296. Stephen Bloom on Jane Elliott’s Famous Experiment on Race and Brutality and What It Reveals About Today’s Racial Divide

296. Stephen Bloom on Jane Elliott’s Famous Experiment on Race and Brutality and What It Reveals About Today’s Racial Divide

This conversation explores the never-before-told true story of Jane Elliott and the “Blue-Eyes, Brown-Eyes Experiment” she made world-famous, using eye color to simulate racism.

Shermer and Bloom discuss: Jane Elliott and how she came to conduct her famous experiment • reactions to it (in the classroom, locally, nationally, internationally) • whether the “experiment” was really more of a demonstration • public interest, from Johnny Carson to Oprah Winfrey • the questionable ethics of the experiment • what it reveals about tribalism, racism, obedience to authority, role playing, social proof • whether the experiment reveals hidden racist attitudes or creates them in children • Does it indicate bad apples or bad barrels? • race sensitivity training programs, then and now (and why they don’t really work) • what drives moral progress • the future of journalism.

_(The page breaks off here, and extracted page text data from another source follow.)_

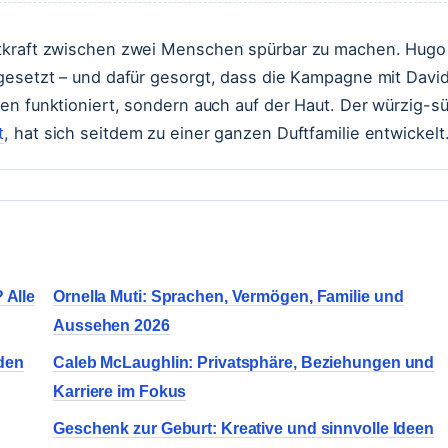
etkraft zwischen zwei Menschen spürbar zu machen. Hugo
 gesetzt – und dafür gesorgt, dass die Kampagne mit Davi
en funktioniert, sondern auch auf der Haut. Der würzig-s
t
, hat sich seitdem zu einer ganzen Duftfamilie entwickelt
 Alle
Ornella Muti: Sprachen, Vermögen, Familie und
Aussehen 2026
eden
Caleb McLaughlin: Privatsphäre, Beziehungen und
Karriere im Fokus
Geschenk zur Geburt: Kreative und sinnvolle Ideen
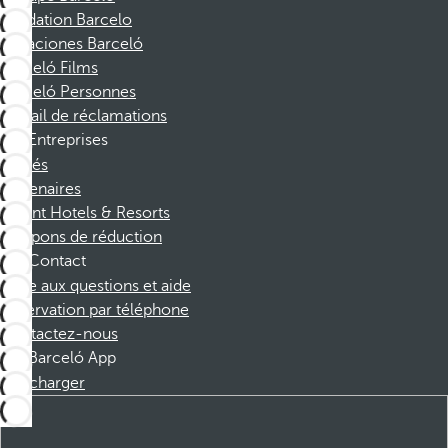
Fondation Barcelo
Vacaciones Barceló
Barceló Films
Barceló Personnes
Portail de réclamations
Entreprises
Affiliés
Partenaires
Dorint Hotels & Resorts
Coupons de réduction
Contact
Foire aux questions et aide
Réservation par téléphone
Contactez-nous
Barceló App
Télécharger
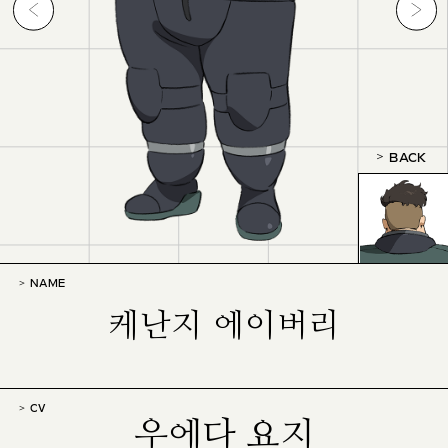
BACK
NAME
케난지 에이버리
CV
우에다 요지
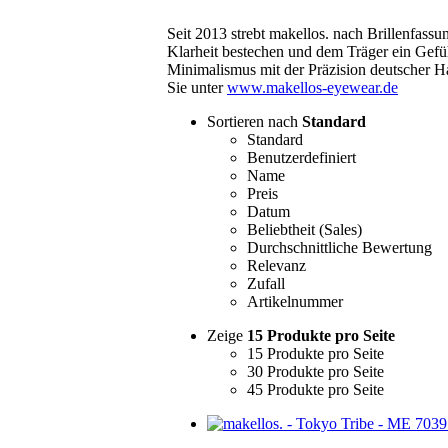
Seit 2013 strebt makellos. nach Brillenfass
Klarheit bestechen und dem Träger ein Gefü
Minimalismus mit der Präzision deutscher 
Sie unter
www.makellos-eyewear.de
Sortieren nach
Standard
Standard
Benutzerdefiniert
Name
Preis
Datum
Beliebtheit (Sales)
Durchschnittliche Bewertung
Relevanz
Zufall
Artikelnummer
Zeige
15 Produkte pro Seite
15 Produkte pro Seite
30 Produkte pro Seite
45 Produkte pro Seite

Stephen Bloom is a professor of journalism at the University of Iowa. He is the author of Blue Eyes, Brown Eyes: A Cautionary Tale of Race and Brutality (University of California Press, 2021); The Audacity of Inez Burns: Dreams, Desire, Treachery & Ruin in the City of Gold (Regan Arts, 2018); Tears of Mermaids: The Secret Story of Pearls (St. Martin’s Press, 2011); The Oxford Project [with photographer Peter Feldstein] (Welcome Books, 2010); Inside the Writer’s Mind (Wiley, 2002); and Postville: A Clash of Cultures in Heartland America (Harcourt, 2000). He has worked for the Los Angeles Times, Dallas Morning News, San Jose Mercury News, Sacramento Bee, Latin America Daily Post, and Field News Service. He especially likes writing about every man/woman: the barista, bartender, baker, butcher, barber — or murderer-turned-prison employee.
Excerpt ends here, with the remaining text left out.